= Milan Vlaisavljević =

Serbian politician

Milan Vlaisavljević (Милан Влаисављевић; born 1974) is a politician in Serbia. He has served in the Assembly of Vojvodina since 2012 as a member of the Serbian Progressive Party.

==Private career==
Vlaisavljević holds a Bachelor of Science degree in Psychology. He is the director of the Vita addictions centre in Novi Sad and often speaks about addiction issues in the Serbian media.

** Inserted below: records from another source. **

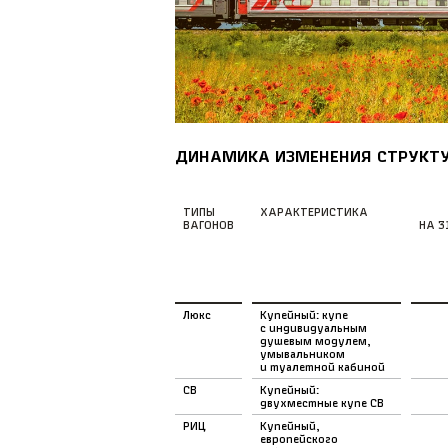
ДИНАМИКА ИЗМЕНЕНИЯ СТРУКТУ
ТИПЫ
ХАРАКТЕРИСТИКА
ВАГОНОВ
НА 3
Люкс
Купейный: купе
с индивидуальным
душевым модулем,
умывальником
и туалетной кабиной
СВ
Купейный:
двухместные купе СВ
РИЦ
Купейный,
европейского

In late 2019, N1 reported that Vlaisavljević was the owner of the Fontana hotel in Vrnjacka Banja, which received significant funding from the Serbian ministry of economy for renovations.

==Politician==
Vlaisavljević received the second position on the Progressive Party's electoral list in the 2012 Vojvodina provincial election and was elected when the list won fourteen mandates. The election was won by the Democratic Party and its allies, and Vlaisavljević served in opposition for the next four years.

Vojvodina adopted a system of full proportional representation for the 2016 provincial election. Vlaisavljević this time received the twentieth position on the Progressive list and was re-elected when the list won a majority victory with sixty-three out of 120 mandates. He won a third term in the 2020 provincial election, in which the Progressives and their allies won an increased majority.

He is now the president of the assembly committee on administrative and mandatory issues and a member of the committee on security.